== Exercise ==
The word "this" occurs in some lines of the data. Return each such line.

(Stored data entries)

---

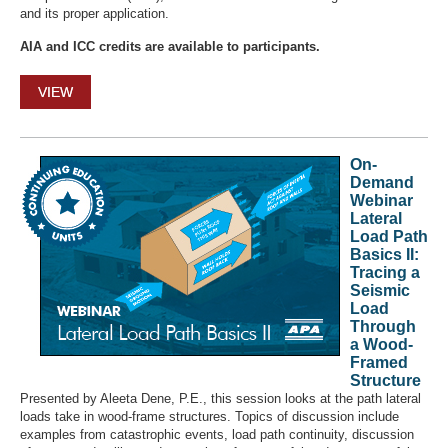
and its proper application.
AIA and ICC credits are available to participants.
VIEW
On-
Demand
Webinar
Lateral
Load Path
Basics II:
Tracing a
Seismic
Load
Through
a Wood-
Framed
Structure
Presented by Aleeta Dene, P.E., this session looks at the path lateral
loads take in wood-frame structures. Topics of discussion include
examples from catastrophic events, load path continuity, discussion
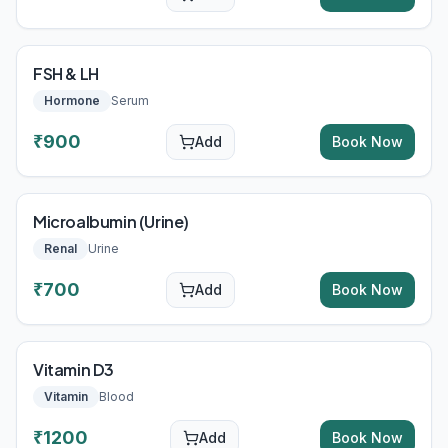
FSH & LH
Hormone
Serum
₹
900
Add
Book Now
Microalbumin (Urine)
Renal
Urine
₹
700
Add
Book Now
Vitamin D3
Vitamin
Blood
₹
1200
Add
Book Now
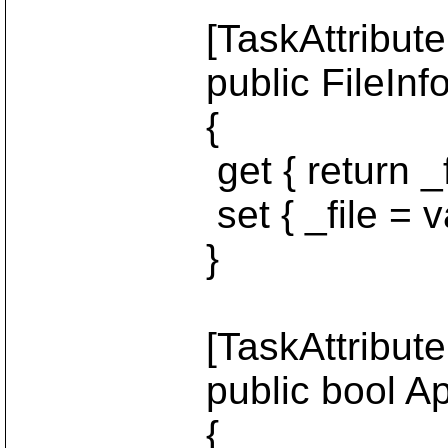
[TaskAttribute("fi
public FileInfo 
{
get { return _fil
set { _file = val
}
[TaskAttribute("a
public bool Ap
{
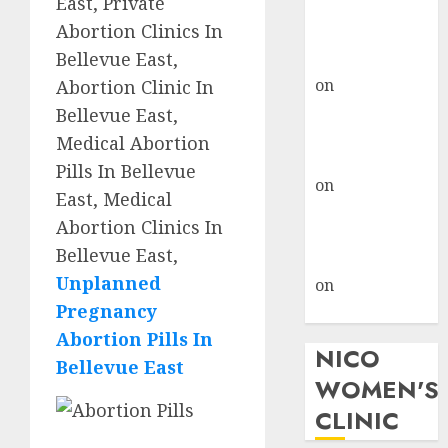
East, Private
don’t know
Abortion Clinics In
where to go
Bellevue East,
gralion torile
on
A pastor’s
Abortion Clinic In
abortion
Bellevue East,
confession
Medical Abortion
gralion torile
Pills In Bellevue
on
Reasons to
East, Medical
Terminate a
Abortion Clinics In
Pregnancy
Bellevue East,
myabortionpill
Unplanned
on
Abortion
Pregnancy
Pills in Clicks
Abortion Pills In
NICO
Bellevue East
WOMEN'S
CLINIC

---

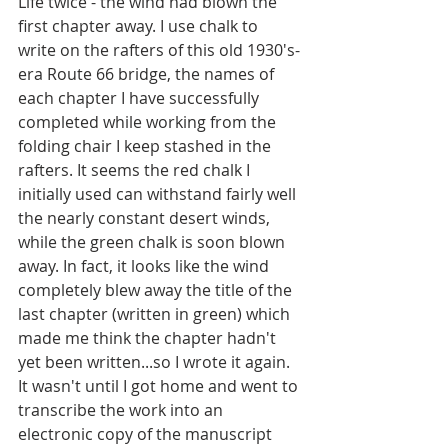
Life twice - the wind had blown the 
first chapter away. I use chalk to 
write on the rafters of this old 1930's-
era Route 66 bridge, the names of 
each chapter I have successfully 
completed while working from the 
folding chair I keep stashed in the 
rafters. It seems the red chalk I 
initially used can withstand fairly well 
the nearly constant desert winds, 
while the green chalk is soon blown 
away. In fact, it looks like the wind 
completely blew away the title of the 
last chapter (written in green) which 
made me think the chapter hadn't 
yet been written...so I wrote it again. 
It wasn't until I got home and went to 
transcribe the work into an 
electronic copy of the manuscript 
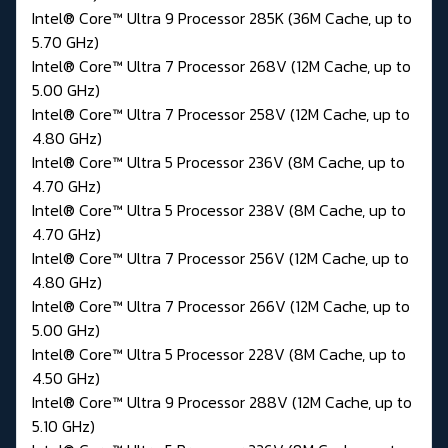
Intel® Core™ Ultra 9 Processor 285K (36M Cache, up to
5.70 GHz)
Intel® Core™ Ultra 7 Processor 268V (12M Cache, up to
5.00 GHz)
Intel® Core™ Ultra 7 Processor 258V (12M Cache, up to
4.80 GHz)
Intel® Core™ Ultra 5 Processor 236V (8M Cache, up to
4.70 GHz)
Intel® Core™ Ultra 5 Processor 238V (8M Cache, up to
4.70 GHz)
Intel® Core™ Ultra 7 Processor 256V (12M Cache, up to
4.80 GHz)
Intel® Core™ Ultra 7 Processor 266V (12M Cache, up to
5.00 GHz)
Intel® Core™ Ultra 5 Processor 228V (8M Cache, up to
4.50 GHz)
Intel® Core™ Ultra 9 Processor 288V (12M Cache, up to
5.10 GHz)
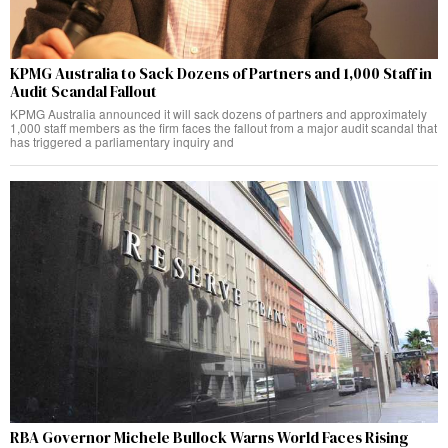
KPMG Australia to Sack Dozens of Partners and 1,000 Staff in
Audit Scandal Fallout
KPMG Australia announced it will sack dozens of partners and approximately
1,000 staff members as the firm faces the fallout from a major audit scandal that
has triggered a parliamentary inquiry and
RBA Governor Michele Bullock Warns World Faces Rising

---

== Reply ==
Presented by Aleeta Dene, P.E., this session looks at the path lateral
write on the rafters of this old 1930's-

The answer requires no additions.